Why do you compare performance of the RaspBerry Pi to performance of the BeagleBone Black?
The two boxes are *very* different.


----------



## gustopn (Jun 15, 2015)

bthomson said:


> Not sure if it's related to your issue, but there's a setting I usually add: `hw.bcm2835.sdhci.hs="0"` in /boot/loader.conf. Apparently that disables "high speed" access for the SD card and often helps prevent filesystem corruption, or at least it did last year when I looked into the issue because my Pi was always screwing up.

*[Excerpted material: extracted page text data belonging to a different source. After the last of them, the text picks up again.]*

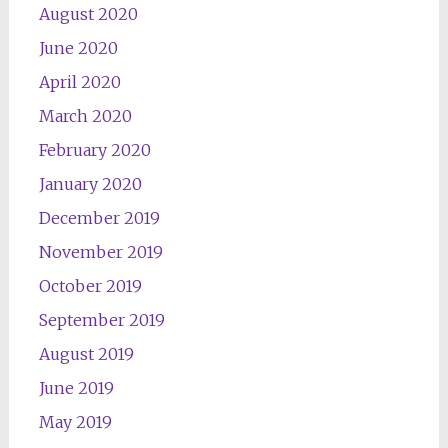
August 2020
June 2020
April 2020
March 2020
February 2020
January 2020
December 2019
November 2019
October 2019
September 2019
August 2019
June 2019
May 2019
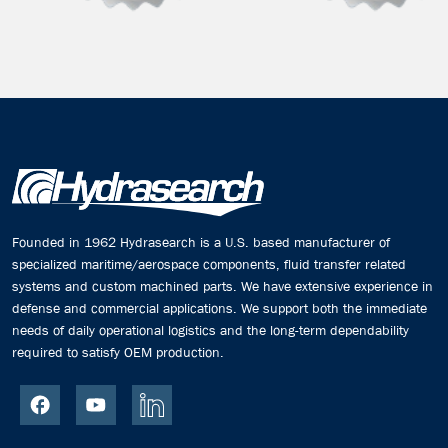
Founded in 1962 Hydrasearch is a U.S. based manufacturer of
specialized maritime/aerospace components, fluid transfer related
systems and custom machined parts. We have extensive experience in
defense and commercial applications. We support both the immediate
needs of daily operational logistics and the long-term dependability
required to satisfy OEM production.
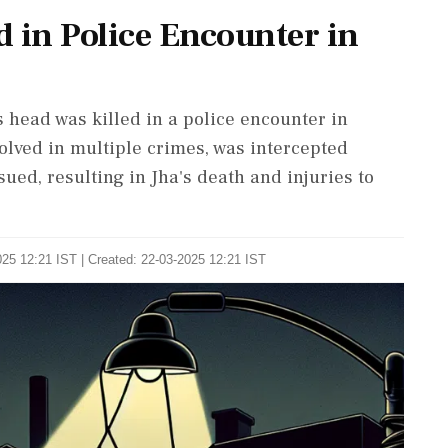
 in Police Encounter in
s head was killed in a police encounter in
volved in multiple crimes, was intercepted
nsued, resulting in Jha's death and injuries to
25 12:21 IST | Created: 22-03-2025 12:21 IST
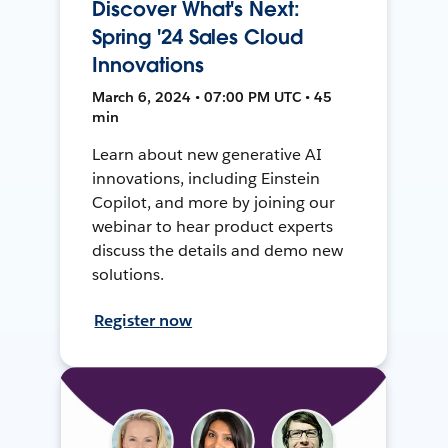
Discover What's Next:
Spring '24 Sales Cloud
Innovations
March 6, 2024 • 07:00 PM UTC • 45
min
Learn about new generative AI
innovations, including Einstein
Copilot, and more by joining our
webinar to hear product experts
discuss the details and demo new
solutions.
Register now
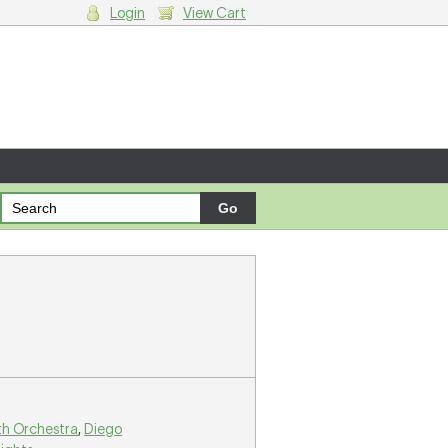
Login
View Cart
g cart.
th Orchestra
,
Diego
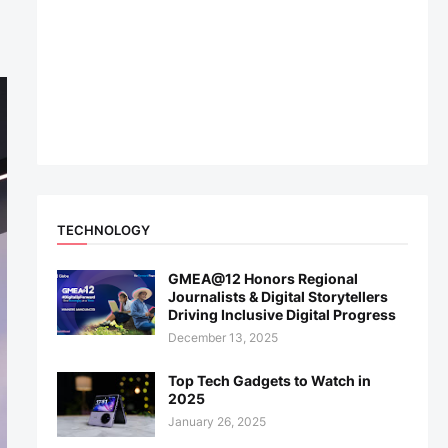
TECHNOLOGY
GMEA@12 Honors Regional
Journalists & Digital Storytellers
Driving Inclusive Digital Progress
December 13, 2025
Top Tech Gadgets to Watch in
2025
January 26, 2025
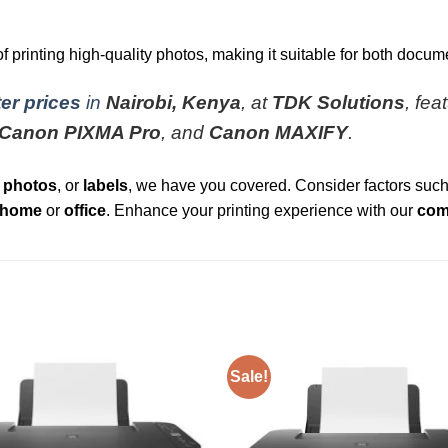
rinting high-quality photos, making it suitable for both docume
er prices
in
Nairobi, Kenya
, at
TDK Solutions
, fea
Canon PIXMA Pro
, and
Canon MAXIFY
.
,
photos
, or
labels
, we have you covered. Consider factors suc
home
or
office
. Enhance your printing experience with our
comp
Sale!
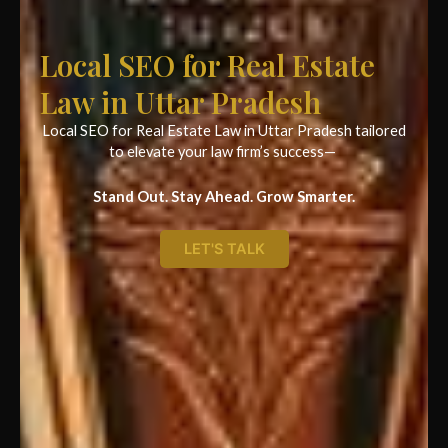
Local SEO for Real Estate
Law in Uttar Pradesh
Local SEO for Real Estate Law in Uttar Pradesh tailored
to elevate your law firm’s success—
Stand Out. Stay Ahead. Grow Smarter.
LET'S TALK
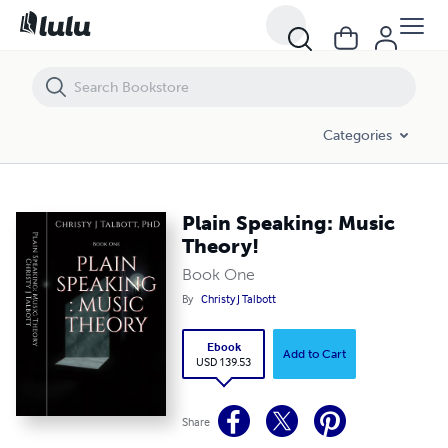
Plain Speaking: Music Theory!
Categories
Plain Speaking: Music
Theory!
Book One
By
Christy J Talbott
Ebook
Add to Cart
USD 139.53
Share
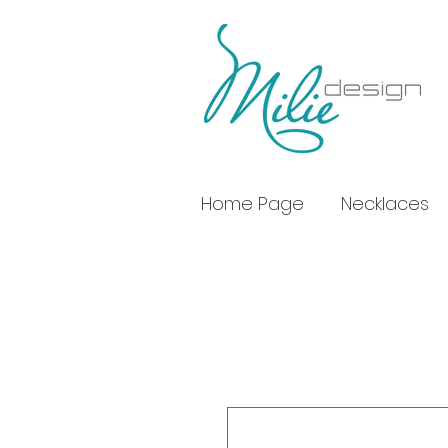
Home Page
Necklaces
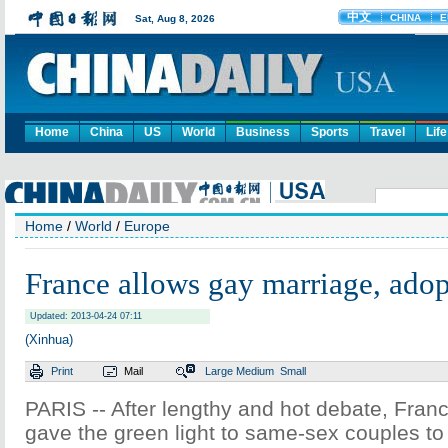
Home
China
US
World
Business
Sports
Travel
Life
Home
/
World
/
Europe
France allows gay marriage, ado
Updated: 2013-04-24 07:11
(Xinhua)
Print
Mail
Large
Medium
Small
PARIS -- After lengthy and hot debate, Franc
gave the green light to same-sex couples t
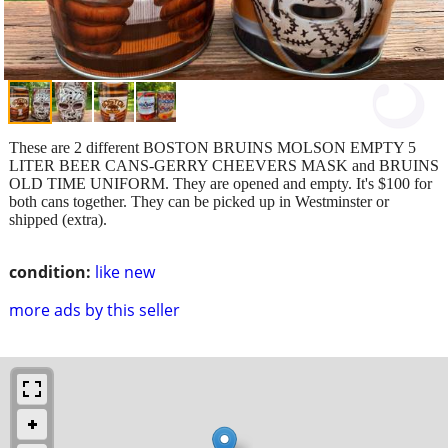
These are 2 different BOSTON BRUINS MOLSON EMPTY 5
LITER BEER CANS-GERRY CHEEVERS MASK and BRUINS
OLD TIME UNIFORM. They are opened and empty. It's $100 for
both cans together. They can be picked up in Westminster or
shipped (extra).
condition:
like new
more ads by this seller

Yes, it seemed to helped a lot, I am now running a littler bit faster, however, I need to test it further, but it looks like a step into the right direction. I did not know that there was a parameter like this, because in sysctl it did not show up.
UPDATE: OK, I can confirm write data rates up to 7200 kB/s which is about 20x faster than before, after disabeling that hs mode.


----------



## gustopn (Jun 15, 2015)

tingo said:


> Why do you compare performance of the RaspBerry Pi to performance of the BeagleBone Black?
> The two boxes are *very* different.


Difference only in Raspberry Pi being Broadcom and Beagle Bone Black being Texas Instruments. But it works as a comparison, when Raspberry Pi works fine writing on card, then it is the Broadcom (or its driver) where to look for the problem. Like we just found out, it was the case.


----------